UPDATES? JUST A MOUSE CLICK AWAY
When the Internet and the World Wide Web exploded into the corporate consciousness last year, Visa International Inc. executives Cathy Basch and Deborah McWhinney saw an opportunity. ``We got to thinking maybe there was a way to take advantage of that technology to do things in a faster, cheaper, and better way,'' says Basch, who is senior vice-president in charge of VisaVue, the company's information service for member banks.
Basch and McWhinney, senior vice-president for information products, helped the financial services company put all sorts of information on an internal Web site: employee directories, newsletters, even cafeteria menus. The electronic directory alone was a boon. Before, to keep Visa's 1,200 employees informed about who was the right contact for each of 19,000 member banks, Visa regularly published two volumes, each nearly four inches thick--and each instantly out of date. Now, the latest information is a few mouse clicks away. ``It makes all the difference,'' says Basch.
Visa's intranet has been such a hit that the company is now looking at creating a separate network for member banks. Today, the company sends out most information--such as fraud alerts and marketing updates--on diskettes.
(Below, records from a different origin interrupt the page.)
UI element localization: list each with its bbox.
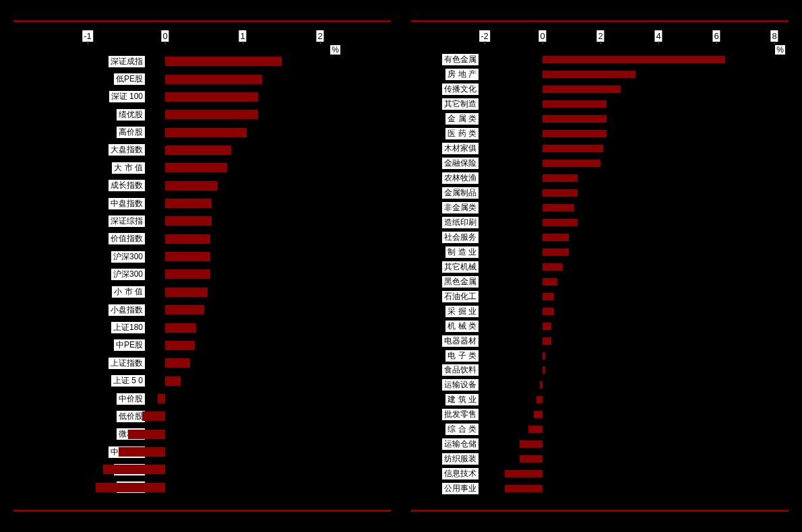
bar-label: 其它制造 xyxy=(442,98,479,110)
bar-label: 高价股 xyxy=(117,127,145,138)
bar-label: 信息技术 xyxy=(442,468,479,479)
bar-row: 造纸印刷 xyxy=(411,216,789,228)
bar-row: 亏损股 xyxy=(13,480,391,495)
bar-row: 大 市 值 xyxy=(13,160,391,175)
bar-rect xyxy=(165,376,181,386)
bar-rect xyxy=(165,323,196,333)
bar-rect xyxy=(543,130,607,137)
bar-label: 石油化工 xyxy=(442,291,479,302)
bar-label: 上证180 xyxy=(111,322,145,333)
bar-label: 公用事业 xyxy=(442,483,479,494)
bar-rect xyxy=(543,71,636,78)
bar-label: 金 属 类 xyxy=(445,113,479,125)
bar-rect xyxy=(520,455,543,463)
bar-row: 价值指数 xyxy=(13,232,391,246)
bar-row: 上证180 xyxy=(13,321,391,335)
bar-rect xyxy=(543,323,551,330)
bar-rect xyxy=(128,430,165,439)
bar-row: 高PE股 xyxy=(13,462,391,477)
bar-row: 石油化工 xyxy=(411,290,789,302)
bar-row: 运输设备 xyxy=(411,379,789,391)
bar-row: 中PE股 xyxy=(13,338,391,353)
bar-row: 信息技术 xyxy=(411,468,789,480)
bar-label: 综 合 类 xyxy=(445,424,479,435)
bar-rect xyxy=(505,470,543,477)
bar-row: 小 市 值 xyxy=(13,285,391,300)
bar-row: 社会服务 xyxy=(411,231,789,243)
tick-neg2: -2 xyxy=(479,30,490,42)
bar-rect xyxy=(543,219,578,226)
bar-label: 医 药 类 xyxy=(445,128,479,139)
bar-row: 金 属 类 xyxy=(411,113,789,125)
bar-rect xyxy=(528,426,543,433)
bar-label: 中PE股 xyxy=(114,339,145,351)
bar-label: 成长指数 xyxy=(109,180,145,191)
bar-rect xyxy=(543,174,578,182)
bar-row: 绩优股 xyxy=(13,107,391,122)
bar-row: 上证 5 0 xyxy=(13,374,391,389)
bar-label: 电器器材 xyxy=(442,335,479,347)
bar-row: 大盘指数 xyxy=(13,143,391,158)
bar-label: 农林牧渔 xyxy=(442,172,479,184)
bar-row: 房 地 产 xyxy=(411,69,789,81)
bar-label: 绩优股 xyxy=(117,109,145,121)
bar-label: 机 械 类 xyxy=(445,321,479,332)
bar-label: 房 地 产 xyxy=(445,69,479,80)
bar-rect xyxy=(165,199,212,208)
bar-label: 价值指数 xyxy=(109,233,145,244)
bar-row: 微利股 xyxy=(13,427,391,442)
bar-label: 造纸印刷 xyxy=(442,217,479,228)
bar-label: 非金属类 xyxy=(442,202,479,213)
bar-rect xyxy=(165,341,195,350)
bar-rect xyxy=(96,483,166,492)
bar-row: 木材家俱 xyxy=(411,143,789,155)
bar-rect xyxy=(543,278,557,286)
bar-row: 传播文化 xyxy=(411,84,789,96)
bar-label: 纺织服装 xyxy=(442,453,479,465)
bar-rect xyxy=(543,145,603,152)
bar-row: 高价股 xyxy=(13,125,391,140)
bar-row: 批发零售 xyxy=(411,409,789,421)
bar-row: 沪深300 xyxy=(13,249,391,264)
bar-rect xyxy=(543,56,725,63)
bar-row: 医 药 类 xyxy=(411,128,789,140)
bar-rect xyxy=(165,75,262,84)
plot-area-right: 有色金属房 地 产传播文化其它制造金 属 类医 药 类木材家俱金融保险农林牧渔金… xyxy=(411,53,789,496)
bar-row: 电 子 类 xyxy=(411,350,789,362)
bar-label: 金属制品 xyxy=(442,187,479,199)
bar-label: 沪深300 xyxy=(111,269,145,280)
bar-rect xyxy=(543,308,554,315)
bar-row: 建 筑 业 xyxy=(411,394,789,406)
bar-rect xyxy=(543,86,621,93)
bar-row: 深证综指 xyxy=(13,213,391,228)
bar-row: 食品饮料 xyxy=(411,364,789,376)
tick-r4: 4 xyxy=(654,30,662,42)
bar-rect xyxy=(165,305,204,314)
bar-rect xyxy=(165,358,190,368)
bar-label: 上证 5 0 xyxy=(111,375,145,387)
bar-label: 其它机械 xyxy=(442,261,479,273)
bar-label: 采 掘 业 xyxy=(445,306,479,317)
bar-row: 金属制品 xyxy=(411,187,789,199)
bar-label: 社会服务 xyxy=(442,232,479,243)
tick-r8: 8 xyxy=(770,30,778,42)
bar-row: 中盘指数 xyxy=(13,196,391,211)
bar-label: 黑色金属 xyxy=(442,276,479,288)
bar-row: 低PE股 xyxy=(13,72,391,87)
bar-label: 深证 100 xyxy=(109,91,145,102)
bar-rect xyxy=(103,465,165,474)
tick-r6: 6 xyxy=(712,30,720,42)
bar-rect xyxy=(543,189,578,197)
bar-rect xyxy=(543,248,569,256)
bar-row: 小盘指数 xyxy=(13,302,391,317)
bar-row: 深证 100 xyxy=(13,90,391,104)
bar-rect xyxy=(543,293,554,300)
bar-label: 大盘指数 xyxy=(109,144,145,156)
bar-rect xyxy=(165,128,247,137)
bar-row: 农林牧渔 xyxy=(411,172,789,185)
bar-label: 深证综指 xyxy=(109,215,145,227)
chart-panel-left: -1 0 1 2 % 深证成指低PE股深证 100绩优股高价股大盘指数大 市 值… xyxy=(13,20,391,512)
bar-row: 纺织服装 xyxy=(411,453,789,465)
bar-row: 上证指数 xyxy=(13,356,391,370)
bar-rect xyxy=(540,381,543,389)
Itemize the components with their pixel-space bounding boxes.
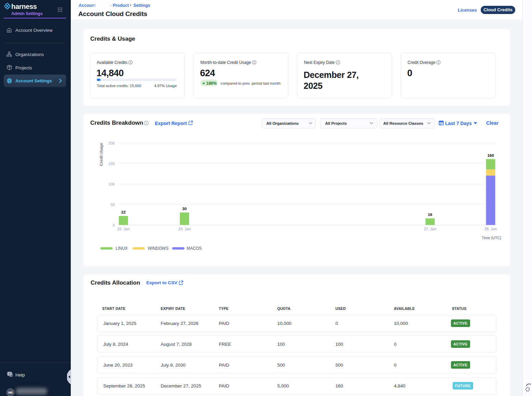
svg-text:100: 100 (108, 182, 115, 186)
svg-text:Credit Usage: Credit Usage (99, 143, 103, 166)
svg-text:160: 160 (487, 153, 494, 158)
svg-text:28. Jan: 28. Jan (484, 227, 497, 231)
svg-text:?: ? (9, 372, 11, 375)
svg-text:Time (UTC): Time (UTC) (482, 236, 501, 240)
svg-text:200: 200 (108, 141, 115, 145)
svg-text:16: 16 (428, 213, 433, 217)
svg-text:23. Jan: 23. Jan (178, 227, 190, 231)
svg-text:150: 150 (108, 162, 115, 166)
svg-text:22. Jan: 22. Jan (117, 227, 130, 231)
svg-text:22: 22 (121, 210, 126, 214)
svg-text:MACOS: MACOS (187, 246, 202, 251)
svg-text:50: 50 (110, 203, 115, 207)
svg-text:27. Jan: 27. Jan (424, 227, 436, 231)
svg-text:LINUX: LINUX (116, 246, 128, 251)
svg-text:WINDOWS: WINDOWS (148, 246, 169, 251)
svg-text:30: 30 (182, 207, 187, 211)
svg-text:0: 0 (113, 223, 115, 227)
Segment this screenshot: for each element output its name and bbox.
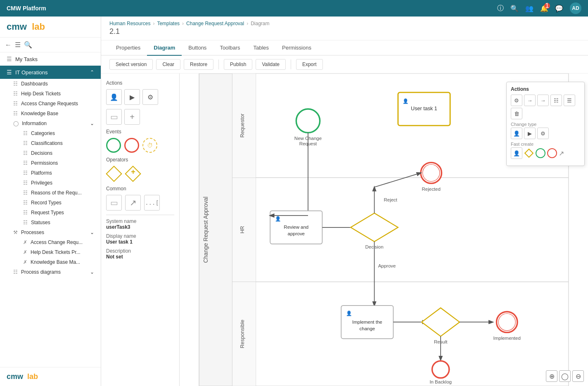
sidebar-item-it-operations[interactable]: ☰ IT Operations ⌃ — [0, 66, 101, 79]
help-icon[interactable]: ⓘ — [497, 4, 504, 13]
sidebar-item-permissions[interactable]: ☷Permissions — [20, 158, 101, 168]
sidebar-sub-it: ☷ Dashboards ☷ Help Desk Tickets ☷ Acces… — [0, 79, 101, 277]
dashboards-icon: ☷ — [13, 81, 18, 87]
sidebar-item-access-change[interactable]: ☷ Access Change Requests — [10, 99, 101, 109]
sidebar-item-record-types[interactable]: ☷Record Types — [20, 198, 101, 208]
tab-toolbars[interactable]: Toolbars — [213, 40, 247, 56]
popup-end-circle[interactable] — [547, 148, 557, 158]
priv-icon: ☷ — [23, 180, 28, 186]
svg-text:change: change — [360, 326, 375, 331]
popup-service-icon[interactable]: ▶ — [524, 128, 536, 139]
information-label: Information — [22, 121, 47, 126]
sidebar-collapse-icon[interactable]: ← — [5, 41, 12, 49]
sidebar-item-request-types[interactable]: ☷Request Types — [20, 208, 101, 218]
sidebar-item-classifications[interactable]: ☷Classifications — [20, 138, 101, 148]
sidebar-item-categories[interactable]: ☷Categories — [20, 128, 101, 138]
annotation-rect-btn[interactable]: ▭ — [106, 195, 122, 211]
sidebar-search-icon[interactable]: 🔍 — [24, 41, 32, 49]
sidebar-item-help-desk[interactable]: ☷ Help Desk Tickets — [10, 89, 101, 99]
breadcrumb-hr[interactable]: Human Resources — [109, 21, 150, 26]
sidebar-item-knowledge-proc[interactable]: ✗Knowledge Base Ma... — [20, 257, 101, 267]
sidebar-item-process-diagrams[interactable]: ☷ Process diagrams ⌄ — [10, 267, 101, 277]
timer-event-shape[interactable]: ⏱ — [142, 138, 157, 153]
export-button[interactable]: Export — [296, 59, 323, 70]
diagram-canvas[interactable]: Change Request Approval Requestor HR Res… — [180, 73, 588, 386]
select-version-button[interactable]: Select version — [109, 59, 153, 70]
svg-text:Review and: Review and — [284, 225, 308, 230]
popup-user-icon[interactable]: 👤 — [511, 128, 522, 139]
sidebar-item-processes[interactable]: ⚒ Processes ⌄ — [10, 227, 101, 237]
rect-icon-btn[interactable]: ▭ — [106, 109, 122, 125]
tab-properties[interactable]: Properties — [109, 40, 147, 56]
chat-icon[interactable]: 💬 — [555, 5, 563, 12]
popup-arrow-right-icon[interactable]: → — [524, 95, 536, 106]
bell-icon[interactable]: 🔔 1 — [540, 5, 548, 12]
sidebar-item-knowledge[interactable]: ☷ Knowledge Base — [10, 109, 101, 118]
popup-start-circle[interactable] — [536, 148, 545, 158]
user-task-icon-btn[interactable]: 👤 — [106, 89, 122, 105]
sidebar-item-information[interactable]: ◯ Information ⌄ — [10, 118, 101, 128]
svg-text:Responsible: Responsible — [239, 320, 245, 348]
popup-actions-label: Actions — [511, 86, 580, 92]
sidebar-item-reasons[interactable]: ☷Reasons of the Requ... — [20, 188, 101, 198]
actions-icons-2: ▭ + — [106, 109, 174, 125]
plat-icon: ☷ — [23, 170, 28, 176]
popup-diamond-icon[interactable] — [524, 148, 534, 158]
end-event-shape[interactable] — [124, 138, 139, 153]
popup-arrow-icon2[interactable]: → — [537, 95, 549, 106]
disp-name-value: User task 1 — [106, 239, 174, 245]
publish-button[interactable]: Publish — [224, 59, 252, 70]
sidebar-item-decisions[interactable]: ☷Decisions — [20, 148, 101, 158]
validate-button[interactable]: Validate — [256, 59, 285, 70]
gateway-exclusive[interactable] — [106, 166, 122, 182]
info-icon: ◯ — [13, 121, 19, 126]
sidebar-item-privileges[interactable]: ☷Privileges — [20, 178, 101, 188]
popup-trash-icon[interactable]: 🗑 — [511, 108, 522, 119]
popup-user2-icon[interactable]: 👤 — [511, 147, 522, 159]
tab-diagram[interactable]: Diagram — [147, 40, 182, 56]
popup-gear-icon[interactable]: ⚙ — [511, 95, 522, 106]
sidebar-item-platforms[interactable]: ☷Platforms — [20, 168, 101, 178]
sidebar-item-helpdesk-proc[interactable]: ✗Help Desk Tickets Pr... — [20, 247, 101, 257]
access-label: Access Change Requests — [21, 101, 78, 107]
zoom-out-button[interactable]: ⊖ — [572, 370, 584, 382]
svg-text:Implemented: Implemented — [493, 336, 521, 341]
plus-icon-btn[interactable]: + — [124, 109, 140, 125]
arrow-btn[interactable]: ↗ — [125, 195, 141, 211]
it-operations-label: IT Operations — [15, 69, 48, 76]
zoom-in-button[interactable]: ⊕ — [546, 370, 557, 382]
tab-tables[interactable]: Tables — [247, 40, 276, 56]
sidebar-item-access-proc[interactable]: ✗Access Change Requ... — [20, 237, 101, 247]
svg-text:HR: HR — [239, 226, 245, 233]
information-submenu: ☷Categories ☷Classifications ☷Decisions … — [10, 128, 101, 227]
avatar[interactable]: AD — [570, 2, 581, 14]
desc-label: Description — [106, 248, 174, 254]
clear-button[interactable]: Clear — [156, 59, 180, 70]
processes-submenu: ✗Access Change Requ... ✗Help Desk Ticket… — [10, 237, 101, 267]
tab-permissions[interactable]: Permissions — [275, 40, 318, 56]
popup-table-icon[interactable]: ☷ — [550, 95, 562, 106]
sidebar-item-statuses[interactable]: ☷Statuses — [20, 218, 101, 227]
bracket-btn[interactable]: ...[ — [144, 195, 160, 211]
sidebar-item-my-tasks[interactable]: ☰ My Tasks — [0, 52, 101, 66]
dec-icon: ☷ — [23, 150, 28, 156]
gateway-parallel[interactable]: + — [125, 166, 141, 182]
proc-icon: ⚒ — [13, 230, 18, 235]
zoom-fit-button[interactable]: ◯ — [559, 370, 571, 382]
breadcrumb-change-request[interactable]: Change Request Approval — [186, 21, 244, 26]
users-icon[interactable]: 👥 — [525, 5, 533, 12]
main-layout: cmw lab ← ☰ 🔍 ☰ My Tasks ☰ IT Operations… — [0, 17, 588, 386]
sidebar-menu-icon[interactable]: ☰ — [15, 41, 21, 49]
tab-buttons[interactable]: Buttons — [182, 40, 213, 56]
popup-arrow-diagonal[interactable]: ↗ — [559, 149, 564, 157]
restore-button[interactable]: Restore — [184, 59, 213, 70]
event-shapes: ⏱ — [106, 138, 174, 153]
service-task-icon-btn[interactable]: ▶ — [124, 89, 140, 105]
sidebar-item-dashboards[interactable]: ☷ Dashboards — [10, 79, 101, 89]
search-icon[interactable]: 🔍 — [510, 5, 519, 12]
gear-icon-btn[interactable]: ⚙ — [142, 89, 158, 105]
popup-gear2-icon[interactable]: ⚙ — [537, 128, 549, 139]
popup-list-icon[interactable]: ☰ — [564, 95, 575, 106]
breadcrumb-templates[interactable]: Templates — [157, 21, 180, 26]
start-event-shape[interactable] — [106, 138, 121, 153]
By putting that online, Visa will not only speed things up, it will also be able to offer more services, and let banks tap directly into its databases--to check the status of a transaction electronically, a process done manually today.
Creating intranets that extend to customers is a risky but potentially profitable development. Venturing beyond the corporate fire wall introduces security risks, and Visa is holding off until it can be sure its data will be safe. But the company is eager for the payoff: greater efficiency for itself and better service for the banks. And in a cutthroat business such as Visa's, says McWhinney, that kind of advantage is hard to pass up.